» **Study material**
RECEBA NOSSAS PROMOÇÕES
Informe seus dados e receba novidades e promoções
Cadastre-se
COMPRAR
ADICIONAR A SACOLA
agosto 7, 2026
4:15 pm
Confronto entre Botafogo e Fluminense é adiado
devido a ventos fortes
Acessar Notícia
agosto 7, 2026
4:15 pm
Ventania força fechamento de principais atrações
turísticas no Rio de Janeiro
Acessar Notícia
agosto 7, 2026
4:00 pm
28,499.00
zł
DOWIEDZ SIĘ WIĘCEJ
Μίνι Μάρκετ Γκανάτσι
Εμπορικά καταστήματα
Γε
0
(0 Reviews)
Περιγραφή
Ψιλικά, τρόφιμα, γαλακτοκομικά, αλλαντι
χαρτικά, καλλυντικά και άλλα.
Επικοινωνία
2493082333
...
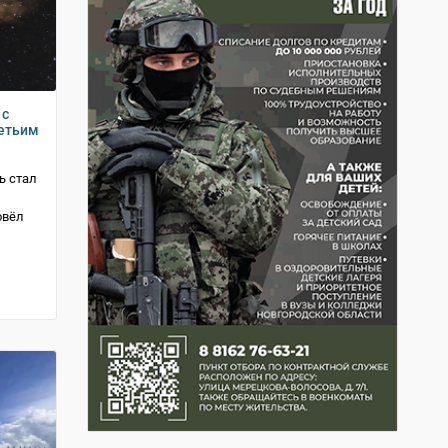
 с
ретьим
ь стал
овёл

» **Activity**
Please reproduce, exactly as they appear above, the lines from the line containing "RECEBA NOSSAS PROMOÇÕES" up to and including the line containing "Ventania força fechamento".

» **Solved problem**
RECEBA NOSSAS PROMOÇÕES
Informe seus dados e receba novidades e promoções
Cadastre-se
COMPRAR
ADICIONAR A SACOLA
agosto 7, 2026
4:15 pm
Confronto entre Botafogo e Fluminense é adiado
devido a ventos fortes
Acessar Notícia
agosto 7, 2026
4:15 pm
Ventania força fechamento de principais atrações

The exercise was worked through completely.